しかしキュイスにとってやけにその音が耳に残った。
まさかとは思う。
(追手ですかね……?)
体中を駆け巡る疲労を一刻も早く回復させようとしていたキュイスの意志は、ほんの少しだけ音が鳴った方へ関心を起こさせた。
(ささいなことが気になるのは、疲れている証拠でしょうか)
さほど離れていない場所だ。
(まあ、念には念を)
キュイスはゆっくりと立ちあがり、樹の方へ歩き出す。
まさに、その瞬間だった。
「ッ!!」
がさり、と草葉が揺れる音とともに、樹と反対の方向から一人の男が飛び出してくる。
「こしゃくな真似を……!!」
認識の遅延。
意図的に仕組まれた意識誘導。
なぜ後ろから迫る気配に気づかなかったのか。
キュイスは頭に血が上りそうになった。
「待てッ!!」
男は寝ていたリリアーヌを抱きかかえると、一目散に背を向けて逃げ出す。
キュイスの体中を一気に魔力が駆け巡る。
怒気を鎮めながらも意識を集中させ、背を向けて全力で逃げている何者かに魔術を放った。
◆◆◆
(地面……いや、土か)
最高度に集中された認識力でケーネはキュイスの魔術の質を看破する。
背後から迫りくる土の槍を紙一重でかわす。
自分でも驚くが、まるで背中に目がついたような感覚だった。
(とはいえ一時的な集中の産物に頼り切るのはいささか不安だ)
ケーネは顔をほんの少し後ろに向け、片目で背後を目視した。
同時、視界に映った光景に血の気が引く。
宙に舞う槍、槍、槍。
敵ながら感嘆してしまいかねないほどの高練度魔術。
土槍は寸分たがわず同じ形をしていて、土で出来ていることを忘れてしまいそうな造形美があった。
その者がいかに自分の魔術をめでているのかがわかる。
(感心してどうする! 対策を立てろ! ケーネッ!)
両手はリリアーヌを抱いているため剣は使えない。
もとよりあれほどの数の土槍に剣一本で対応できるわけがない。
ケーネは意識を集中させた。
(一本一本に対応することは出来ない。盾の乱立は逆効果だ)
眼に入った土槍の数に翻弄され、打開策が即座に浮かばない。
と、不意に後方に強烈な殺気を感じて、リリアーヌを抱いたまま横に転げた。
ボゴン。
さっきまで走っていた道が抉れた。
たった一本。
だのに――
「なんて威力だ……」
魔術戦における絶対的優位性が敵側にあることをケーネは再び理解した。
彼の魔術は効率性、燃費、自分が魔術を使う際に思い浮かべる些末な懸念など知らないと言っている。
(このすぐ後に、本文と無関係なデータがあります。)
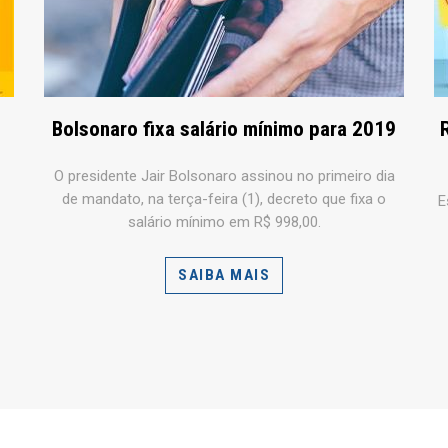
Bolsonaro fixa salário mínimo para 2019
O presidente Jair Bolsonaro assinou no primeiro dia
de mandato, na terça-feira (1), decreto que fixa o
E
salário mínimo em R$ 998,00.
SAIBA MAIS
眼に映る槍の一本一本が同等の威力を兼ね備えているとは意地でも思いたくない。
(これを才能の違いというのか)
魔力の絶対量は生まれつきの才能だ。
血の滲む努力をしたところで大した変化を見せない。
奇跡的な努力の成果が見て取れたとして、二割増しがいいところだ。
ならば、魔力の絶対量で劣っている者は才能に恵まれた魔術師に一生勝てぬのか。
(……違う)
ケーネは天才肌ではない。
俗に言う秀才のたぐいだった。
父は大工、早くに他界した母は中位種の魔術師。
ケーネは母が魔術師であったがゆえに、当たり前のように幼いころから魔術の修練を積んだ。
飲みこみは早い方だったと思う。
しかし十四歳になった頃、自分が魔術だけでのし上がることが出来ない人間だということに気づいてしまった。
――そうか。
絶望感はなかった。
気付いたのがそのときで良かったとすら思った。
それからは魔術の修練を減らし、残る時間を剣術の稽古に費やしはじめる。
大工であった父の逞しい体がうまく遺伝されたのか、体格や筋肉は常人よりも多少ながら優れていた。
――早く早くと思ったものだ。
母のいない中、荒くも必死で自分を育ててくれた父に、早く恩返しがしたかった。
十八の頃、マズール騎士団へ入団するために試験を受け、至って平均的な成績で試験をパスした。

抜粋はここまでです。